The advice for residents who have an immediate problem was simply to call police when a disturbance occurs but some preventative procedures were offered. Students say the problems are caused by a small minority and they sympathize with area residents.

A student at the meeting, Robert Schultz, suggested that, after a resident has been disturbed by youthful neighbors, they should visit the house the next day and ask for a contact telephone number. Then, Schultz said, a resident can text a student during a subsequent disturbance and the threat of police intervention will moderate their behavior.

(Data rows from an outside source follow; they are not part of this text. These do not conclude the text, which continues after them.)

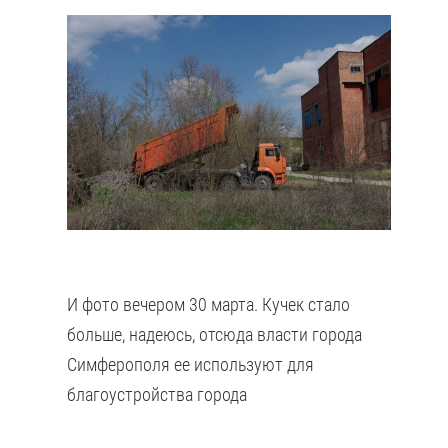
И фото вечером 30 марта. Кучек стало
больше, надеюсь, отсюда власти города
Симферополя ее используют для
благоустройства города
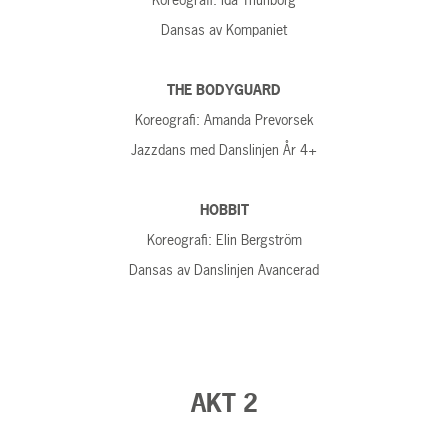
Koreografi: Ida Thunborg
Dansas av Kompaniet
THE BODYGUARD
Koreografi: Amanda Prevorsek
Jazzdans med Danslinjen År 4+
HOBBIT
Koreografi: Elin Bergström
Dansas av Danslinjen Avancerad
AKT 2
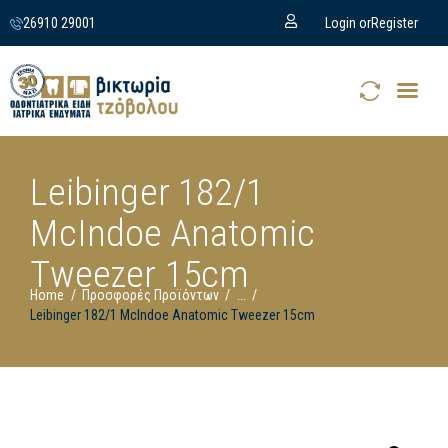
26910 29001
Login or
Register
Leibinger 182/1
McIndoe Anatomic
Tweezer 15cm
Home
Προσφορές Προϊόντων
...
Leibinger 182/1 McIndoe Anatomic Tweezer 15cm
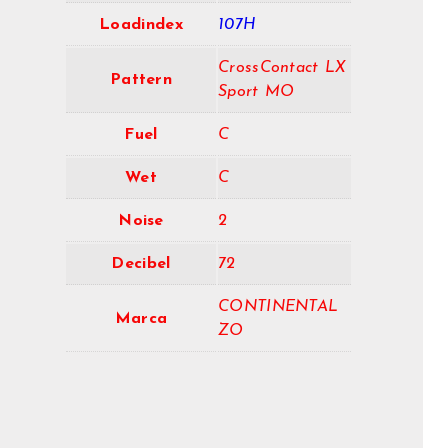
Loadindex
107H
CrossContact LX
Pattern
Sport MO
Fuel
C
Wet
C
Noise
2
Decibel
72
CONTINENTAL
Marca
ZO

Sgt. Eric Hall, the commander of the city’s community policing unit, said that city police take steps minimize the problem early in the academic year by visiting as many college residences as possible to advise the tenants about the laws and expectations. He said that officer also work to limit alcohol access by compliance checks at local package stores and said that city police patrol the area in force on Thursday, Friday and Saturday nights. “We’re writing a couple thousand dollars of citation on weekends” but have also taken proactive steps to make ensure someone is responsible for rented apartments. Hall said that landlords are being held accountable for their tenants and can be charged with keeping a disorderly house if their tenants are unruly. Also, Hall said, landlords are encouraged to require that the parents of the young tenants co-sign the leases so they are also responsible. He said that, when there are problems at an address, they first address it with the tenants, then their parents and finally with the landlords. He said that the ultimate sanction is a forced eviction but said that, when he sends letters to the parents of offenders “50 per cent of the time that takes care of the problem” and further action is not needed. Hall agreed that speaking with the neighbors before, or after, a problem has occurred may be the best way to limit the problem as communication is a key component.

Vigilance is also necessary and residents should not hesitate to call police when there are disturbance on the city streets. Calling university officials is only useful when the problem occurs in university housing and, the consensus seems to be, that the problem is most often elsewhere.